In order to become law the protocol must be ratified by no fewer than 55 countries, accounting for at least 55 percent of global emissions in 1990. To date, 119 states, producing only 44.2% of emissions have ratified, accepted, or acceded to Kyoto. Since Bush completely withdrew the USA from the agreement in 2001, Russian ratification is vital to make the treaty binding.

During the 2002 Earth Summit, Russian Prime Minister Kasyanov said that Russia would ratify "soon", a commitment that was later confirmed by President Putin. President Bush met with President Putin in the US in September. Since then, the process of Russian ratification has stalled.
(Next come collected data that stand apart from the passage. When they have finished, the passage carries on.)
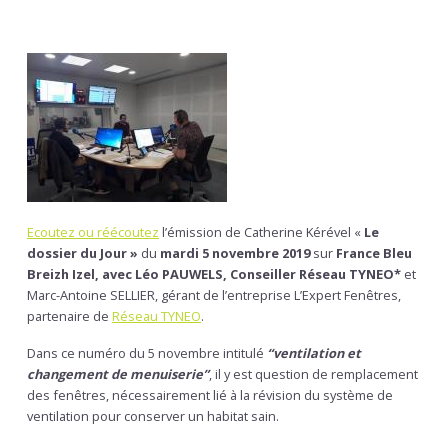
Ecoutez ou réécoutez
l’émission de Catherine Kérével «
Le
dossier du Jour »
du
mardi 5 novembre 2019
sur
France Bleu
Breizh Izel,
avec
Léo PAUWELS
, Conseiller
Réseau TYNEO*
et
Marc-Antoine SELLIER, gérant de l’entreprise L’Expert Fenêtres,
partenaire de
Réseau TYNEO
.
Dans ce numéro du 5 novembre intitulé
“ventilation et
changement de menuiserie”
, il y est question de remplacement
des fenêtres, nécessairement lié à la révision du système de
ventilation pour conserver un habitat sain.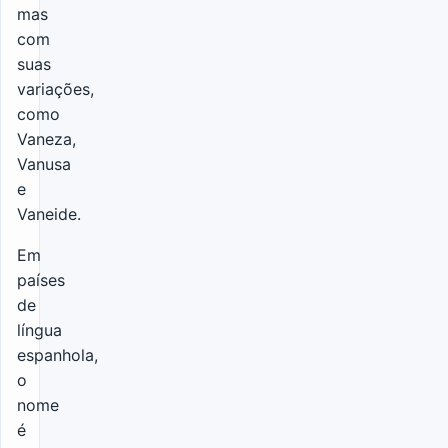
mas
com
suas
variações,
como
Vaneza,
Vanusa
e
Vaneide.
Em
países
de
língua
espanhola,
o
nome
é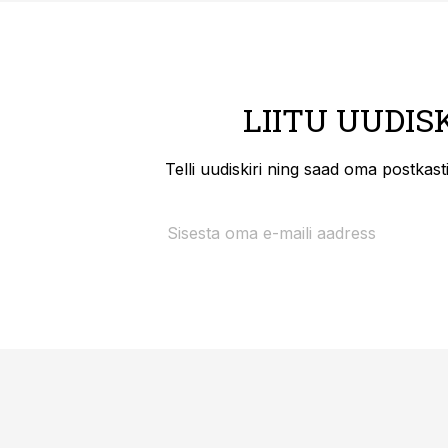
LIITU UUDIS
Telli uudiskiri ning saad oma postkas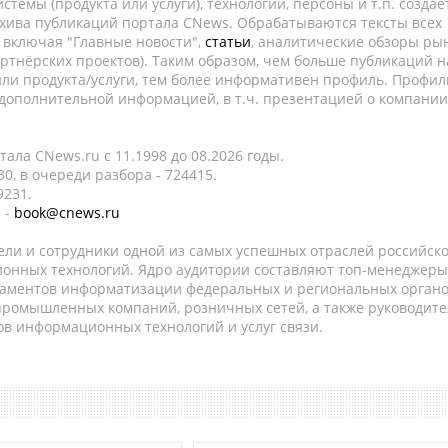
темы (продукта или услуги), технологии, персоны и т.п. создае
рхива публикаций портала CNews. Обрабатываются тексты всех
, включая "Главные новости",
статьи
, аналитические обзоры рын
ртнёрских проектов). Таким образом, чем больше публикаций н
ли продукта/услуги, тем более информативен профиль. Профил
 дополнительной информацией, в т.ч. презентацией о компании
ала CNews.ru c 11.1998 до 08.2026 годы.
0, в очереди разбора - 724415.
9231.
 -
book@cnews.ru
ели и сотрудники одной из самых успешных отраслей российск
онных технологий. Ядро аудитории составляют топ-менеджеры
таментов информатизации федеральных и региональных орган
 промышленных компаний, розничных сетей, а также руководите
в информационных технологий и услуг связи.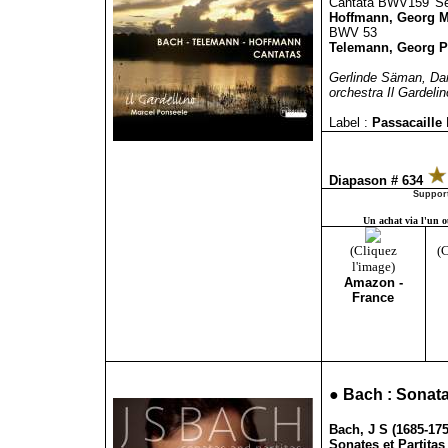
Cantata BWV159 'Sehe
Hoffmann, Georg Me
BWV 53
Telemann, Georg Ph
Gerlinde Säman, Da
orchestra Il Gardelin
Label :
Passacaille
Diapason # 634
Support
Un achat via l'un ou
(Cliquez
(C
l'image)
Amazon -
France
●
Bach : Sonata
Bach, J S (1685-175
Sonates et Partita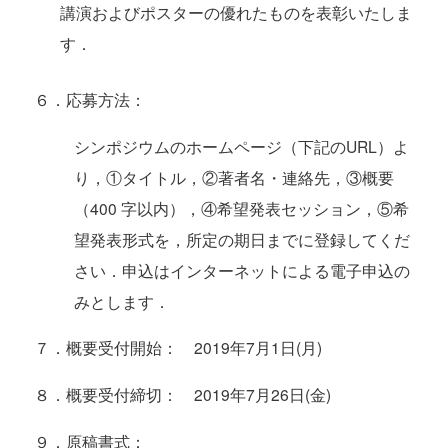
講演およびポスターの優れたものを表彰いたしま
す．
６．応募方法：
シンポジウムのホームページ（下記のURL）よ
り，①タイトル，②著者名・連絡先，③概要
（400 字以内），④希望発表セッション，⑤希
望発表形式を，所定の期日までに登録してくだ
さい．申込はインターネットによる電子申込の
みとします．
７．概要受付開始： 2019年7月1日(月)
８．概要受付締切： 2019年7月26日(金)
９．原稿書式：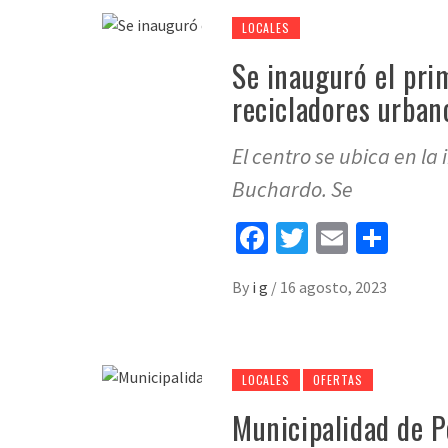
LOCALES
Se inauguró el pri
recicladores urban
El centro se ubica en la
Buchardo. Se
Facebook
Twitter
Email
Sha
By
i g
/
16 agosto, 2023
LOCALES
OFERTAS
Municipalidad de P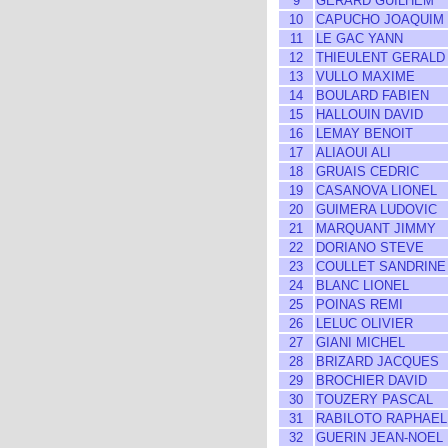
9
GERARD GUILHEM
10
CAPUCHO JOAQUIM
11
LE GAC YANN
12
THIEULENT GERALD
13
VULLO MAXIME
14
BOULARD FABIEN
15
HALLOUIN DAVID
16
LEMAY BENOIT
17
ALIAOUI ALI
18
GRUAIS CEDRIC
19
CASANOVA LIONEL
20
GUIMERA LUDOVIC
21
MARQUANT JIMMY
22
DORIANO STEVE
23
COULLET SANDRINE
24
BLANC LIONEL
25
POINAS REMI
26
LELUC OLIVIER
27
GIANI MICHEL
28
BRIZARD JACQUES
29
BROCHIER DAVID
30
TOUZERY PASCAL
31
RABILOTO RAPHAEL
32
GUERIN JEAN-NOEL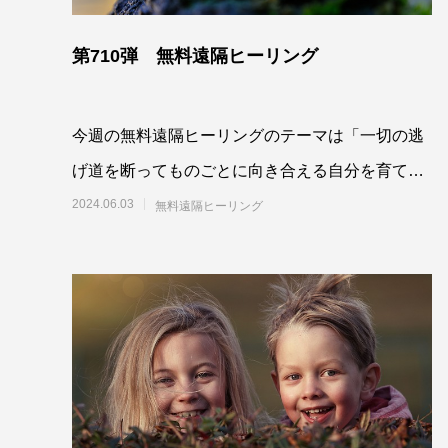
第710弾 無料遠隔ヒーリング
今週の無料遠隔ヒーリングのテーマは「一切の逃
げ道を断ってものごとに向き合える自分を育てて
いくよう最高最善に働きかける」です。参加され
2024.06.03
無料遠隔ヒーリング
る方は、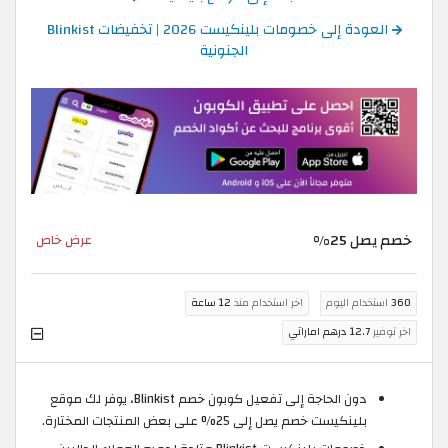
العودة إلى خصومات بلينكيست 2026 | تخفيضات Blinkist
الجنونية
خصم يصل 25%
عرض خاص
360
استخدام اليوم
اخر استخدام منذ
12 ساعة
اخر توفير
12.7 درهم اماراتي
دون الحاجة إلى تفعيل كوبون خصم Blinkist، يوفر لك موقع
بلينكيست خصم يصل إلى 25% على بعض المنتجات المختارة.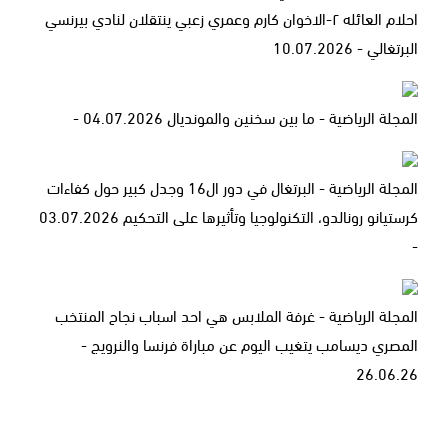
احلام العائله ٢-الاخوان كارم وعمري زعبي ينتقلان لنادي بيرنسي
البرتغالي - 10.07.2026
المجلة الرياضية - ما بين سخنين والمونديال 04.07.2026 -
المجلة الرياضية - البرتغال في دور ال16 وجدل كبير حول كفاءات
كرستيانو رونالدو، التكنولوجيا وتأثيرها على التحكيم 03.07.2026
-
المجلة الرياضية - غرفة الملابس هي احد اسباب نجاح المنتخب
المصري ديسامب يتغيب اليوم عن مباراة فرنسا والنرويج -
26.06.26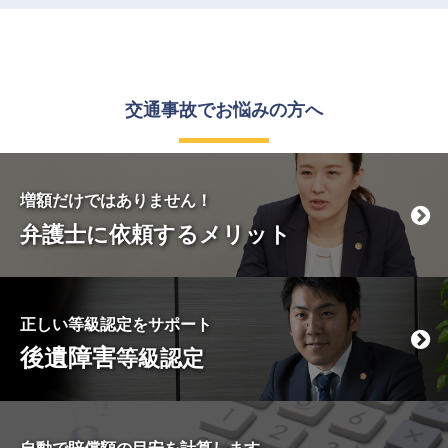
交通事故で
お悩みの方へ
増額だけではありません！
弁護士に依頼するメリット
正しい等級認定をサポート
後遺障害
等級認定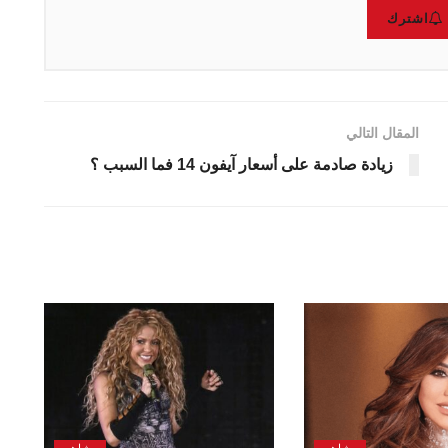
اشترك
المقال التالي
زيادة صادمة على أسعار آيفون 14 فما السبب ؟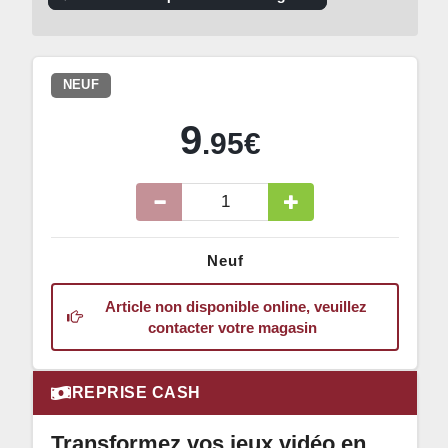
NEUF
9
.95€
Neuf
Article non disponible online, veuillez
contacter votre magasin
REPRISE CASH
Transformez vos jeux vidéo en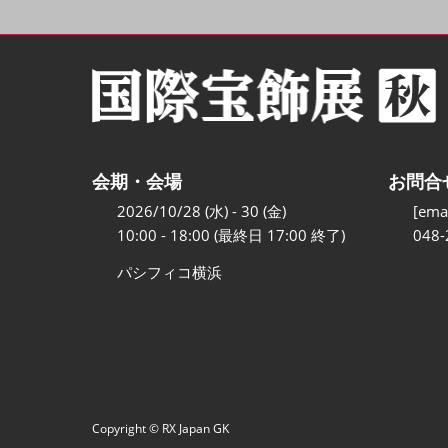
会期・会場
お問合
2026/10/28 (水) - 30 (金)
[emai
10:00 - 18:00 (最終日 17:00 終了)
048-
パシフィコ横浜
Copyright © RX Japan GK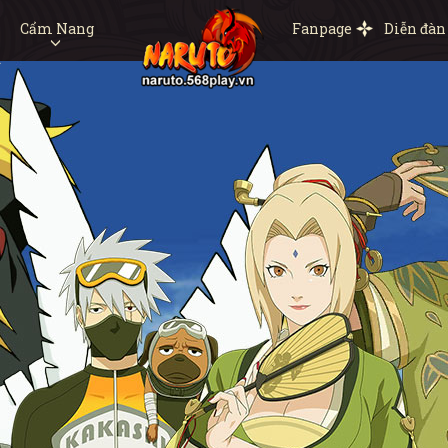
Cẩm Nang
Fanpage
Diễn đàn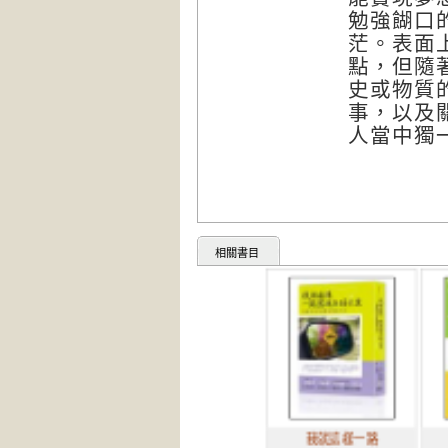
勉強餬口
茫。表面
點，但隨
史或物質
事，以及
人當中獨
相關書目
我就這樣一路
當下的力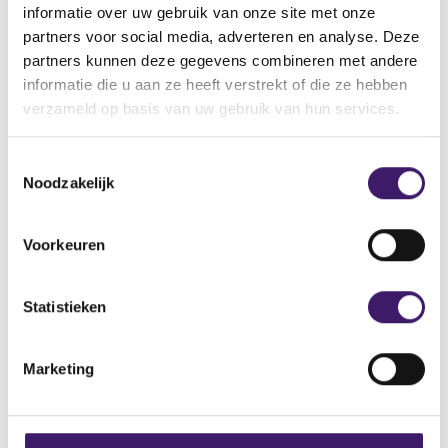
Naam: Digital Pro Exchange
informatie over uw gebruik van onze site met onze
Adres: Capella Tower 225 South Sixth Street, Suite 1790
partners voor social media, adverteren en analyse. Deze
Minneapolis, MN 55402 USA
partners kunnen deze gegevens combineren met andere
Telefoonnummer: +1 (718) 814 0427
informatie die u aan ze heeft verstrekt of die ze hebben
E-mailadres: support@digitalproexchange.com
verzameld op basis van uw gebruik van hun services.
Domeinnaam: www.digitalproexchange.com
T
Noodzakelijk
o
e
s
Voorkeuren
Archief
t
e
Over de AFM
m
Statistieken
m
Contact
i
Marketing
Werken bij de AFM
n
g
Over deze website
s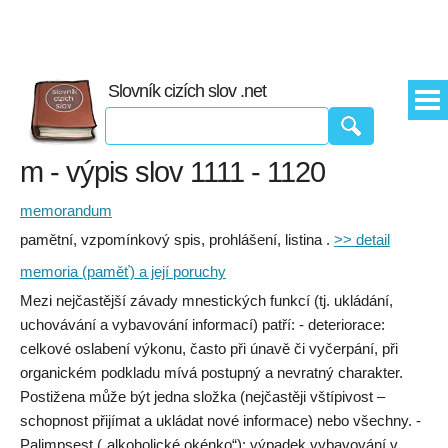
Slovník cizích slov .net
m - výpis slov 1111 - 1120
memorandum
pamětní, vzpomínkový spis, prohlášení, listina .
>> detail
memoria (paměť) a její poruchy
Mezi nejčastější závady mnestických funkcí (tj. ukládání,
uchovávání a vybavování informací) patří: - deteriorace:
celkové oslabení výkonu, často při únavě či vyčerpání, při
organickém podkladu mívá postupný a nevratný charakter.
Postižena může být jedna složka (nejčastěji vštípivost –
schopnost přijímat a ukládat nové informace) nebo všechny. -
Palimpsest („alkoholické okénko“): výpadek vybavování v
Esso (Exxon-Mobil in the USA), the world's largest oil company and a major contributor to George Bush's Republican Party, has been a powerful lobbying force against Kyoto. CEO Lee Raymond met with Putin in October, and since then there has been speculation about Exxon's involvement in Russia's climate policy. In the USA a memo recently uncovered by Greenpeace suggests that the White House could have used an Exxon front group in an attempt to suppress an EPA study that recognised climate change as having human causes.

The group, the Competitive Enterprise Institute (CEI), may have sued the Environmental Protection Agency over the study at the bidding of the White House Council on Environmental Quality. Two states' Attorney Generals are demanding an investigation into the links between the White House and the Exxon-funded CEI.